> [What to produce]: Give back the lines below exactly, but do not include any pictures.

Information provided Block Start

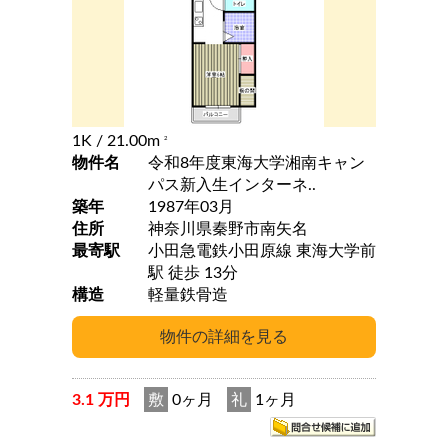
1K
/ 21.00m
2
物件名
令和8年度東海大学湘南キャン
パス新入生インターネ..
築年
1987年03月
住所
神奈川県秦野市南矢名
最寄駅
小田急電鉄小田原線 東海大学前
駅 徒歩 13分
構造
軽量鉄骨造
3.1 万円
敷
0ヶ月
礼
1ヶ月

Information provided Block End

> [Answer section]:
1K
/ 21.00m
2
物件名
令和8年度東海大学湘南キャン
パス新入生インターネ..
築年
1987年03月
住所
神奈川県秦野市南矢名
最寄駅
小田急電鉄小田原線 東海大学前
駅 徒歩 13分
構造
軽量鉄骨造
3.1 万円
敷
0ヶ月
礼
1ヶ月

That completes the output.